What behaviors reflect planning? Select all that apply. -The nurse considers the developmental level of the client when selecting education materials. -The nurse assesses the client's usual sleep routine. -The nurse seeks input from the client and family regarding acceptable, nonpharmacologic pain management strategies. -The nurse assists the client with bathing, grooming, and dressing. -The nurse decides to assist the client with ambulation in the hallway twice per shift.
The nurse decides to assist the client with ambulation in the hallway twice per shift. The nurse seeks input from the client and family regarding acceptable, nonpharmacologic pain management strategies. The nurse considers the developmental level of the client when selecting education materials. Explanation: Planning involves selecting evidence-based nursing interventions that will best address a client's problems as specified in the nursing diagnoses and thereby achieve the client's planned outcomes. Deciding to assist the client with ambulation, seeking input from the client and family on pain management, and considering a client's developmental level when selecting educational materials are all actions involving the nurse selecting interventions to best meet the client's needs. Assessing the client's usual sleep routine is an example of the assessment phase of the nursing process, not the planning phase. Assisting the client with bathing, grooming, and dressing is an example of the implementation phase of the nursing process, not the planning phase.

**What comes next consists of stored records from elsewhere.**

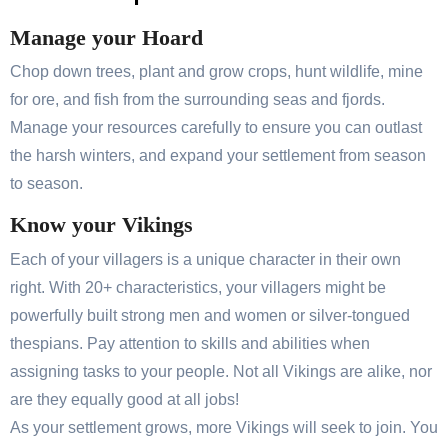
Manage your Hoard
Chop down trees, plant and grow crops, hunt wildlife, mine
for ore, and fish from the surrounding seas and fjords.
Manage your resources carefully to ensure you can outlast
the harsh winters, and expand your settlement from season
to season.
Know your Vikings
Each of your villagers is a unique character in their own
right. With 20+ characteristics, your villagers might be
powerfully built strong men and women or silver-tongued
thespians. Pay attention to skills and abilities when
assigning tasks to your people. Not all Vikings are alike, nor
are they equally good at all jobs!
As your settlement grows, more Vikings will seek to join. You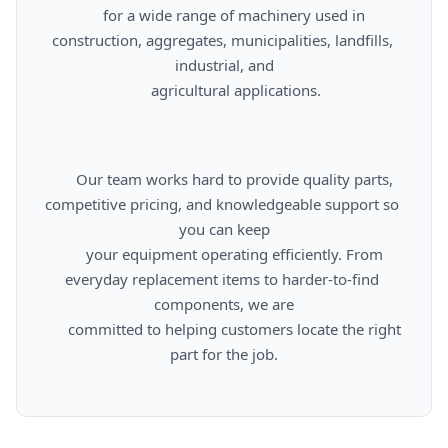
      for a wide range of machinery used in 
construction, aggregates, municipalities, landfills, 
industrial, and

      agricultural applications.

      Our team works hard to provide quality parts, 
competitive pricing, and knowledgeable support so 
you can keep

      your equipment operating efficiently. From 
everyday replacement items to harder-to-find 
components, we are

      committed to helping customers locate the right 
part for the job.
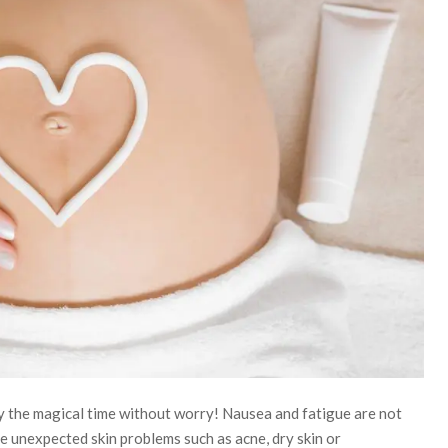
y the magical time without worry! Nausea and fatigue are not
 unexpected skin problems such as acne, dry skin or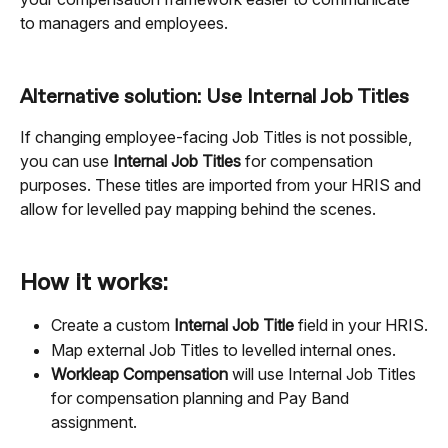
to managers and employees.
Alternative solution: Use Internal Job Titles
If changing employee-facing Job Titles is not possible, 
you can use 
Internal Job Titles
 for compensation 
purposes. These titles are imported from your HRIS and 
allow for levelled pay mapping behind the scenes.
How it works:
Create a custom 
Internal Job Title
 field in your HRIS.
Map external Job Titles to levelled internal ones.
Workleap Compensation
 will use Internal Job Titles 
for compensation planning and Pay Band 
assignment.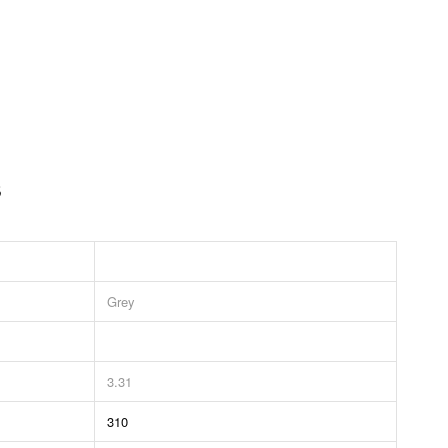
s
Grey
3.31
310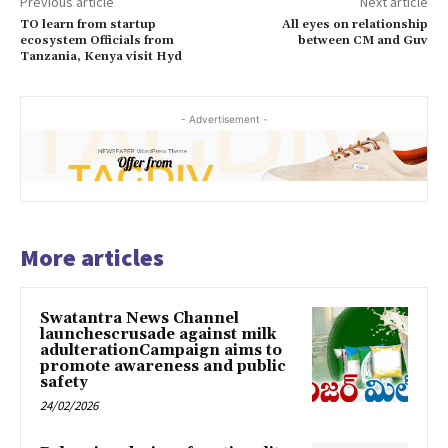
Previous article
Next article
TO learn from startup
All eyes on relationship
ecosystem Officials from
between CM and Guv
Tanzania, Kenya visit Hyd
- Advertisement -
More articles
Swatantra News Channel
launchescrusade against milk
adulterationCampaign aims to
promote awareness and public
safety
24/02/2026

A client is required to have nothing by mouth (NPO) for 8 hours prior to a test scheduled for tomorrow. What action by the nurse best communicates this change in basic care needs for the client? -Updating the diet orders in the client's plan of care -Adding the diagnosis "Altered Nutrition, Less Than Required" -Posting the sign "NPO after midnight" over the bed -Obtaining written consent for the diagnostic procedure
Updating the diet orders in the client's plan of care Explanation: The plan of care communicates three different types of nursing care: care related to meeting basic human needs, care related to nursing diagnoses, and care that must be coordinated with medical and interdisciplinary providers. Nutrition is a basic human need. The temporary need to withhold food and fluid should be documented in the record. The other options are not the best, most direct methods for conveying this information to all who may need it.